▶ WHAT THE EXERCISE ASKS: For every line that contains the string "https", pull that line out of the material below.

▶ MATERIAL FOR THIS EXERCISE:

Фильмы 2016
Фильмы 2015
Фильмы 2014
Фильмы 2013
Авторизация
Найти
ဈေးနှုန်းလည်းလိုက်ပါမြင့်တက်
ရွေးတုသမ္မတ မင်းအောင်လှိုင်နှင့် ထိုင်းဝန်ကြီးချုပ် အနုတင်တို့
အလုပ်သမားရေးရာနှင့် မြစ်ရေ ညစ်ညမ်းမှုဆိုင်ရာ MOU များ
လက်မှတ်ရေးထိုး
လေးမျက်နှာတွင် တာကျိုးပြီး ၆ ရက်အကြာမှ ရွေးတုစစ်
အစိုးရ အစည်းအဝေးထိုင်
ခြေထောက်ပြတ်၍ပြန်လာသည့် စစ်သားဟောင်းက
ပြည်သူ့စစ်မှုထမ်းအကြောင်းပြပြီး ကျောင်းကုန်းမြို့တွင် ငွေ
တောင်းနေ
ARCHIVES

---

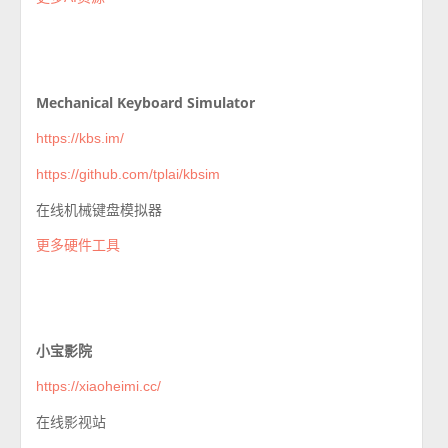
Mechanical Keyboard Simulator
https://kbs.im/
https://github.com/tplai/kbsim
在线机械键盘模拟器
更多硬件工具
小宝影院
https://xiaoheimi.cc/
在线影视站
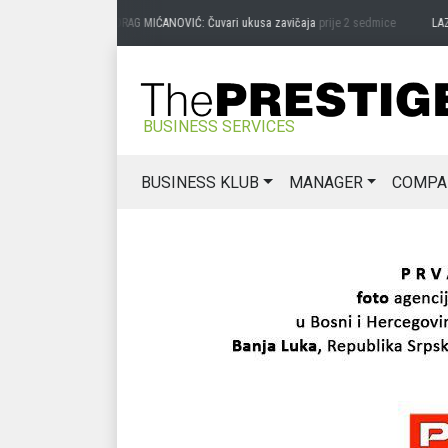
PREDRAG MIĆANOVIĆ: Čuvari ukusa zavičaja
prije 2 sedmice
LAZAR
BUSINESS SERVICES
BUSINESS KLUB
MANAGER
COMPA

▶ RESPONSE TO THIS TASK:
https://kbs.im/
https://github.com/tplai/kbsim
https://xiaoheimi.cc/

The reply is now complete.